____ Records to use

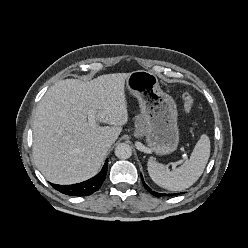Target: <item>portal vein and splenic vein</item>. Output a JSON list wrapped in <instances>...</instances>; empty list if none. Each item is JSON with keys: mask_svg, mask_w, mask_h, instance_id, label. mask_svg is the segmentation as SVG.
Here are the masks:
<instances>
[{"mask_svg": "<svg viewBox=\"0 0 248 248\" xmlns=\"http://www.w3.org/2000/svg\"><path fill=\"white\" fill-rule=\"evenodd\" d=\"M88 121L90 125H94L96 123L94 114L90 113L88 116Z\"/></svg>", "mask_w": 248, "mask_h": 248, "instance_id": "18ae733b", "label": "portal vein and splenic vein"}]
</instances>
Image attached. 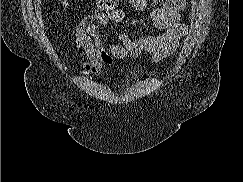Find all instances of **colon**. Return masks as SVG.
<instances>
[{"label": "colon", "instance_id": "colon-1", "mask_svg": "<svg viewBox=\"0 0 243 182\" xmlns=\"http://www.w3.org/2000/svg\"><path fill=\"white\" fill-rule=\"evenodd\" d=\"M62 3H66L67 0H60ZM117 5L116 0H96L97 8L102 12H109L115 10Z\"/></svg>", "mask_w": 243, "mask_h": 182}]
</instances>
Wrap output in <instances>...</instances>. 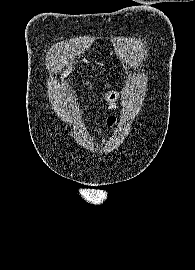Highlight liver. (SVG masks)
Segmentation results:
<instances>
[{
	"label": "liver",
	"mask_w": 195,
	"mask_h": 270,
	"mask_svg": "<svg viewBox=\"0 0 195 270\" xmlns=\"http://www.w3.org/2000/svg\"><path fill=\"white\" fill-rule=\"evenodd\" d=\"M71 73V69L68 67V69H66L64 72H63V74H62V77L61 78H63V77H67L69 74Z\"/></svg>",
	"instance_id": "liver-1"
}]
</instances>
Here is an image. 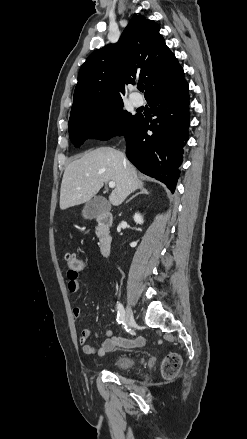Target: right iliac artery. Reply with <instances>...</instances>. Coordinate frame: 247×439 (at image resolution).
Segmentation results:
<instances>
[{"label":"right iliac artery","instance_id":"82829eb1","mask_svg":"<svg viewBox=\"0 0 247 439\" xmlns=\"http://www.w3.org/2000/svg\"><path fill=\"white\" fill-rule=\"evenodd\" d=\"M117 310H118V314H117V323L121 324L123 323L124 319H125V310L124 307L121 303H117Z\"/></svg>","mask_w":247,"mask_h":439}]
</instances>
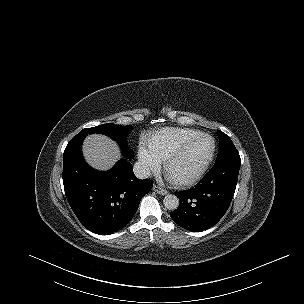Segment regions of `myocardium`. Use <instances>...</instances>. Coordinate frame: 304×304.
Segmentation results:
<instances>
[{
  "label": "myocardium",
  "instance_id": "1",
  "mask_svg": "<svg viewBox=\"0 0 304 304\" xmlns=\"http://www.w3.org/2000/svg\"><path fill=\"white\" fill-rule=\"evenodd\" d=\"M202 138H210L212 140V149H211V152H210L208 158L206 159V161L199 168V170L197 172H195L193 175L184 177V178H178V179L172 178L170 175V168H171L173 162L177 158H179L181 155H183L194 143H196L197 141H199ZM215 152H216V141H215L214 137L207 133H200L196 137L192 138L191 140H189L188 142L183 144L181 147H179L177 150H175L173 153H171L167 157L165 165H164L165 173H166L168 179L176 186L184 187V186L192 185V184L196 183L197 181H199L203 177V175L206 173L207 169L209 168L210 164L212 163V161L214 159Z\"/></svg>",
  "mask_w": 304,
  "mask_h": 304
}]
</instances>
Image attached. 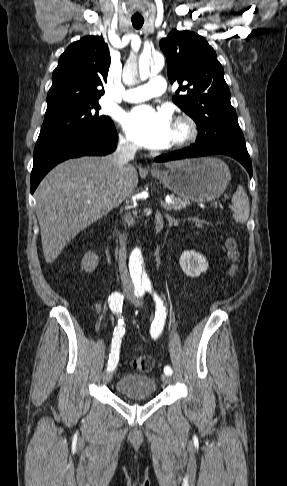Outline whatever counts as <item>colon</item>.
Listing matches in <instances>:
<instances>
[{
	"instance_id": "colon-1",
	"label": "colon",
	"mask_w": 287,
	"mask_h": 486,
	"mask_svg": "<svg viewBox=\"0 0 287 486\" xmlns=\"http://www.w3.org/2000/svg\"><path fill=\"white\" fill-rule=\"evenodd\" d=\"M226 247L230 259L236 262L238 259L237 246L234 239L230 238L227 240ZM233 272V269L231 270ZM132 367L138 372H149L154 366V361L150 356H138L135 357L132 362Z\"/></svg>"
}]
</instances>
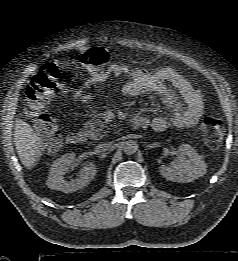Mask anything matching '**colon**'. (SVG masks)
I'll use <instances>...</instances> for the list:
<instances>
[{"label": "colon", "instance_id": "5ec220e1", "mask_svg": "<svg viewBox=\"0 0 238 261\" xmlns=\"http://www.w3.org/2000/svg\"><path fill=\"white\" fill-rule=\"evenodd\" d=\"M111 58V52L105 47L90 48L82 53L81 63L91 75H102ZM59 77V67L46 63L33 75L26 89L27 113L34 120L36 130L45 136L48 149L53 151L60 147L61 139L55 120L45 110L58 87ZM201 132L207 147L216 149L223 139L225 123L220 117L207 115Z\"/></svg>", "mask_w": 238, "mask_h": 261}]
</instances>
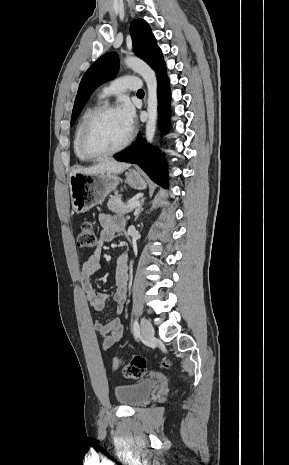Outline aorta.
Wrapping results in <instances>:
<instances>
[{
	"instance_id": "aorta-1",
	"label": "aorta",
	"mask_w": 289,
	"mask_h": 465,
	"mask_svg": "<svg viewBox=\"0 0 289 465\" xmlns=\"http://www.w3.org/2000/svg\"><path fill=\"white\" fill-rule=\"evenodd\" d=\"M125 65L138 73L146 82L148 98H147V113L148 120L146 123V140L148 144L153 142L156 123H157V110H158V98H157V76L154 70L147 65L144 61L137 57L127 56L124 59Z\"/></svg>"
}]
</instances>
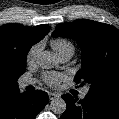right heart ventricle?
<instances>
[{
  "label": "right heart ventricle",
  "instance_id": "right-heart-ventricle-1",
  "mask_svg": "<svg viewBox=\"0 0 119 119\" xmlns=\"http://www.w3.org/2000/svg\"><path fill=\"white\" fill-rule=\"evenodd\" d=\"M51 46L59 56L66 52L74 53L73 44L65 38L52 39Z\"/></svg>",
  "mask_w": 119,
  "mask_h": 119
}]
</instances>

________
____ Records to use

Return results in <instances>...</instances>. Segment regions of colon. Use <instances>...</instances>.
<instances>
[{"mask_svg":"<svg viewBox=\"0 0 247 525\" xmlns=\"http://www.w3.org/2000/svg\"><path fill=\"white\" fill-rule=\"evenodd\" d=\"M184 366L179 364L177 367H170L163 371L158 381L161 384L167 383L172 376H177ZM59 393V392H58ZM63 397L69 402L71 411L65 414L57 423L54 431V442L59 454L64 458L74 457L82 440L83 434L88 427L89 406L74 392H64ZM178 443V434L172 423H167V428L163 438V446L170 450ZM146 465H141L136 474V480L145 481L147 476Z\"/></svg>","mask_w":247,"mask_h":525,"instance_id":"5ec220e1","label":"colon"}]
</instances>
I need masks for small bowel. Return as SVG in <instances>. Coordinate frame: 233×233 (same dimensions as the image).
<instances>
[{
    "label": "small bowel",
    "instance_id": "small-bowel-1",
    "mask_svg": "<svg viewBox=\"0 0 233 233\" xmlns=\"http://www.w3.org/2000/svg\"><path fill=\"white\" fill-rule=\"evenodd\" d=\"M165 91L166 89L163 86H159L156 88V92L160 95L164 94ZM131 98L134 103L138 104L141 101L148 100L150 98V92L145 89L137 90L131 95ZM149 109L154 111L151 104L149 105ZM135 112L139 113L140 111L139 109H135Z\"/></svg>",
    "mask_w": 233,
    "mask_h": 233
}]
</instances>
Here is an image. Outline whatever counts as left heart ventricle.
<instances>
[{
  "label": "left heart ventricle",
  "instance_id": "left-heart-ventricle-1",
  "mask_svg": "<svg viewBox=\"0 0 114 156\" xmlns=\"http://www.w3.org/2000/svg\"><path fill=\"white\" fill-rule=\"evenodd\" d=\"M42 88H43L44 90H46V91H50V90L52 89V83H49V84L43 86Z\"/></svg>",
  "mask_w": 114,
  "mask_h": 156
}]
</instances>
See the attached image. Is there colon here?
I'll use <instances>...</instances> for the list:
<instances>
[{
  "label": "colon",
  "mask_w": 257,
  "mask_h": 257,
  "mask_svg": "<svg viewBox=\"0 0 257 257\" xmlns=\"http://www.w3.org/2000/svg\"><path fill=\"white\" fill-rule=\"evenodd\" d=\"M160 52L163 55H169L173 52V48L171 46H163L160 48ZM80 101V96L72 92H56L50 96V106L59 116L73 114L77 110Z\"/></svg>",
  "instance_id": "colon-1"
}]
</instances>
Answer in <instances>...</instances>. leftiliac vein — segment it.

________

> _Task prompt_:
For the lines above, output exactly those from the line containing "See the attached image. Is there colon here?" through the line containing "Answer in <instances>...</instances>.", and skip the others.

> _Written solution_:
See the attached image. Is there colon here?
I'll use <instances>...</instances> for the list:
<instances>
[{
  "label": "colon",
  "mask_w": 257,
  "mask_h": 257,
  "mask_svg": "<svg viewBox=\"0 0 257 257\" xmlns=\"http://www.w3.org/2000/svg\"><path fill=\"white\" fill-rule=\"evenodd\" d=\"M160 52L163 55H169L173 52V48L171 46H163L160 48ZM80 101V96L72 92H56L50 96V106L59 116L73 114L77 110Z\"/></svg>",
  "instance_id": "colon-1"
}]
</instances>
Answer in <instances>...</instances>. leftiliac vein — segment it.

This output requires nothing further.